| ACTION ITEM |
Leave the pictures behind and repeat all the entries exactly.

[[ EXTRACTED RECORDS, beginning ]]

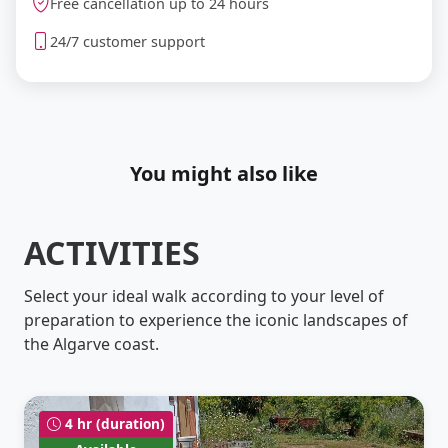
Free cancellation up to 24 hours
24/7 customer support
You might also like
ACTIVITIES
Select your ideal walk according to your level of
preparation to experience the iconic landscapes of
the Algarve coast.
4 hr (duration)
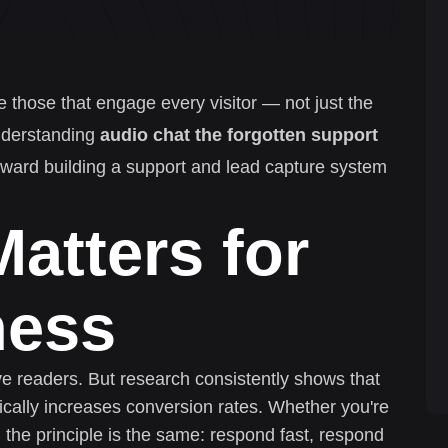
e those that engage every visitor — not just the
nderstanding
audio chat the forgotten support
 toward building a support and lead capture system
atters for
ness
ive readers. But research consistently shows that
cally increases conversion rates. Whether you're
 the principle is the same: respond fast, respond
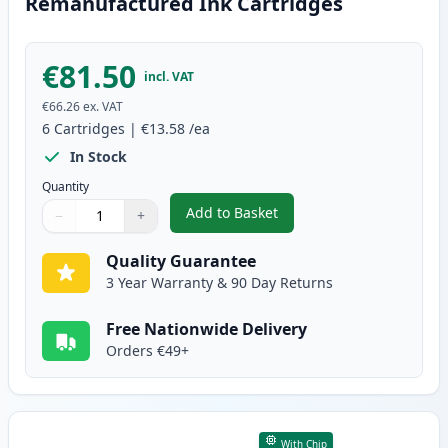
Remanufactured Ink Cartridges
€81.50
incl. VAT
€66.26
ex. VAT
6
Cartridges
|
€13.58
/ea
In Stock
Quantity
Add to Basket
−
+
,
6 Pack Canon PG-40 & CL-41 Re
Quantity
Use buttons to adjust
Quantity
:
1
Quality Guarantee
3 Year Warranty & 90 Day Returns
Free Nationwide Delivery
Orders €49+
With Chip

[[ EXTRACTED RECORDS, end ]]

| FINAL ANSWER |
Free cancellation up to 24 hours
24/7 customer support
You might also like
ACTIVITIES
Select your ideal walk according to your level of
preparation to experience the iconic landscapes of
the Algarve coast.
4 hr (duration)
e those that engage every visitor — not just the
nderstanding
audio chat the forgotten support
 toward building a support and lead capture system
atters for
ness
ive readers. But research consistently shows that
cally increases conversion rates. Whether you're
 the principle is the same: respond fast, respond
Remanufactured Ink Cartridges
€81.50
incl. VAT
€66.26
ex. VAT
6
Cartridges
|
€13.58
/ea
In Stock
Quantity
Add to Basket
−
+
,
6 Pack Canon PG-40 & CL-41 Re
Quantity
Use buttons to adjust
Quantity
:
1
Quality Guarantee
3 Year Warranty & 90 Day Returns
Free Nationwide Delivery
Orders €49+
With Chip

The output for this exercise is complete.